Ep 31 article 0:51 w/ Justy & Cody

Let’s Build the GPT Tokenizer: A Complete Guide to Tokenization in LLMs – fast

18 months ago, Andrej Karpathy set a challenge : “Can you take my 2h13m tokenizer video and translate the video into the format of a book chapter”. We’ve done it, and the chapter is below, including key pieces of code inlined, and images from the video at key points (hyperlinked to the video timestamp).

Voice: OpenAI TTS

Transcript

Host A Welcome back to Exploring Next! Today we're looking at Let’s Build the GPT Tokenizer: A Complete Guide to Tokenization in LLMs – fast.ai.

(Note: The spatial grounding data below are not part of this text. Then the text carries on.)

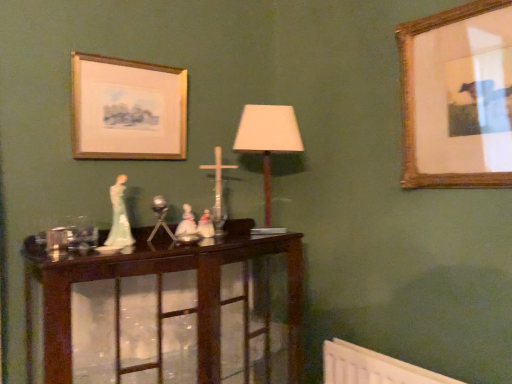 Question: Is white porcelain figurines at center placed right next to wooden picture frame at upper right, arranged as the 2th picture frame when viewed from the left?

Choices:
 (A) no
 (B) yes

Answer: (A)

Question: Does white porcelain figurines at center come in front of wooden picture frame at upper right, which is the 1th picture frame in right-to-left order?

Choices:
 (A) no
 (B) yes

Answer: (A)

Question: Is wooden picture frame at upper right, which is the 1th picture frame in right-to-left order, located within white porcelain figurines at center?

Choices:
 (A) yes
 (B) no

Answer: (B)

Question: Considering the relative sizes of white porcelain figurines at center and wooden picture frame at upper right, arranged as the 2th picture frame when viewed from the left, in the image provided, is white porcelain figurines at center taller than wooden picture frame at upper right, arranged as the 2th picture frame when viewed from the left,?

Choices:
 (A) no
 (B) yes

Answer: (A)

Question: Considering the relative sizes of white porcelain figurines at center and wooden picture frame at upper right, arranged as the 2th picture frame when viewed from the left, in the image provided, is white porcelain figurines at center thinner than wooden picture frame at upper right, arranged as the 2th picture frame when viewed from the left,?

Choices:
 (A) yes
 (B) no

Answer: (B)

Question: From the image's perspective, is dark wood table at center positioned above or below white porcelain figurines at center?

Choices:
 (A) above
 (B) below

Answer: (B)

Question: Does point (71, 284) appear closer or farther from the camera than point (181, 231)?

Choices:
 (A) farther
 (B) closer

Answer: (B)

Question: From their relative heights in the image, would you say dark wood table at center is taller or shorter than white porcelain figurines at center?

Choices:
 (A) tall
 (B) short

Answer: (A)

Question: Is dark wood table at center inside the boundaries of white porcelain figurines at center, or outside?

Choices:
 (A) inside
 (B) outside

Answer: (B)

Question: Is wooden picture frame at upper right, which is the 1th picture frame in right-to-left order, in front of or behind white porcelain figurines at center in the image?

Choices:
 (A) front
 (B) behind

Answer: (A)

Question: In the image, is wooden picture frame at upper right, arranged as the 2th picture frame when viewed from the left, on the left side or the right side of white porcelain figurines at center?

Choices:
 (A) right
 (B) left

Answer: (A)

Question: From a real-world perspective, relative to white porcelain figurines at center, is wooden picture frame at upper right, which is the 1th picture frame in right-to-left order, vertically above or below?

Choices:
 (A) below
 (B) above

Answer: (B)

Question: From the image's perspective, relative to white porcelain figurines at center, is wooden picture frame at upper right, arranged as the 2th picture frame when viewed from the left, above or below?

Choices:
 (A) below
 (B) above

Answer: (B)

Question: From the image's perspective, is dark wood table at center above or below matte white shade at center?

Choices:
 (A) above
 (B) below

Answer: (B)

Question: Visually, is dark wood table at center positioned to the left or to the right of matte white shade at center?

Host B Yeah, this one caught our eye because 18 months ago, Andrej Karpathy set a challenge : “Can you take my 2h13m tokenizer video and translate the video into the format of a book chapter”.

Host A So the big idea is We’ve done it, and the chapter is below, including key pieces of code inlined, and images from the video at key points (hyperlinked to the video timestamp).

Host B What stood out to me is It’s a great video for learning this key piece of how LLMs work, and this new text version is great too.

Host A If you're curious, give the original a read: https://www.fast.ai/posts/2025-10-16-karpathy-tokenizers.

Host B And let us know what you try next!